## Introduction

This project explores and analyzes English Premier League match data from the 1992-1993 season to the 2022-2023 season. The data includes details like the date of the match, participating teams, goals scored by each team, and the final result. By analyzing this data, we can gain insights into various aspects of the English Premier League, such as team performances, goal trends, and scorelines.

## Problem Statement

The main objective of this project is to develop a PostgreSQL database to store and manage English Premier League match data. This database will then be used to perform exploratory data analysis and uncover interesting trends and patterns within the dataset.

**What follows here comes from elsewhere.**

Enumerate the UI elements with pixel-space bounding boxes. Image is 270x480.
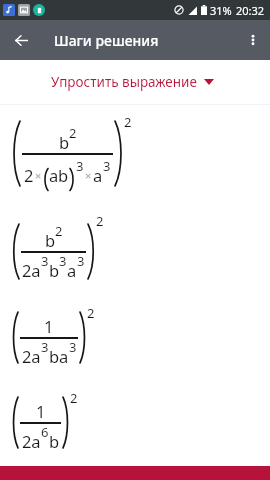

- Most Clean Sheets at Home (Over the Years)
- Matches with the Highest Total Goals Scored
- 5 Most Common Scorelines in Premier League Matches


## Skills Demonstrated

This project showcases the following skills:

* PostgreSQL: Data modeling, schema creation, data manipulation (CRUD operations)
* SQL: Writing queries to extract and analyze data
* Data Analysis: Exploratory data analysis, identifying trends and patterns

## Data Sourcing

The dataset for this project can be obtained from various sources. One reliable source is [https://www.kaggle.com/datasets/saife245/english-premier-league](https://www.kaggle.com/datasets/saife245/english-premier-league). This dataset provides historical match data for the English Premier League, including the details mentioned earlier.


## Data Transformation

Once the data is downloaded, it requires some cleaning and transformation before it can be loaded into the PostgreSQL database. Here are some common data transformation steps that I did:

* **Handling missing values:**  Identify and address missing values in the data. This may involve imputing missing values, dropping rows with missing values, or filling them with appropriate values based on other data points.
* **Data type conversion:** Ensure that the data types of each column in the dataset are compatible with the corresponding data types defined in the PostgreSQL schema. 
* **Date formatting:**  The date format in the data might need to be converted to a consistent format that is compatible with PostgreSQL's date/time data types.

## Modeling

The next step is to design a relational database schema in PostgreSQL to store the match data. The schema should consist of tables with relevant columns to represent entities and their attributes. Here's the schema for this project:

Query:


CREATE TABLE matches (
  match_id SERIAL PRIMARY KEY,
  season_end_year INTEGER,
  date DATE,
  home_team VARCHAR(255),
  home_goals INTEGER,
  away_team VARCHAR(255),
  away_goals INTEGER,
  full_time_result VARCHAR(2)
);

**Here is the Table of matches created on PostgreSQL** 😊







![image.png](attachment:image.png)

## Data Analysis

The project showcases some valuable exploratory data analysis using SQL queries. Here are the analysis that was carried out: 😊

## 1. Teams with Most Clean Sheets:

**Problem**: Find the teams with the most clean sheets (no goals conceded) at home over the years.

Query:


SELECT home,
       COUNT(*) AS clean_sheets
FROM matches
WHERE homeGoals = 0
GROUP BY home
ORDER BY clean_sheets DESC
LIMIT 5;


**Result**

![image.png](attachment:image.png)

## 2. Highest Scoring Matches:

**Problem**: Identify the matches with the highest total number of goals scored (combined home and away goals).

Query:


SELECT home, away, homegoals + awaygoals AS total_goals
FROM matches
ORDER BY total_goals DESC
LIMIT 10;

**Result**


![image.png](attachment:image.png)

## 3. Most Common Scorelines:

**Problem**: Identify the 5 most common scorelines in Premier League matches.


Query:

SELECT CONCAT(homegoals, awaygoals) AS scoreline,
       COUNT(*) AS matches_played
FROM matches
GROUP BY scoreline
ORDER BY matches_played DESC
LIMIT 5;

**Result**

![image.png](attachment:image.png)

## Conclusion

This project successfully established a PostgreSQL database to store and analyze historical English Premier League match data. The database schema effectively captures essential details about each match, including teams, goals scored, and final results. By leveraging SQL queries, the project extracted valuable insights from the data, uncovering interesting trends such as:


- Most Clean Sheets at Home (Over the Years)
- Matches with the Highest Total Goals Scored
- 5 Most Common Scorelines in Premier League Matches




## Recommendations

Building upon this project, here are some recommendations for further exploration:

**Data Visualization**: Create interactive dashboards to visually represent the findings and trends discovered during analysis.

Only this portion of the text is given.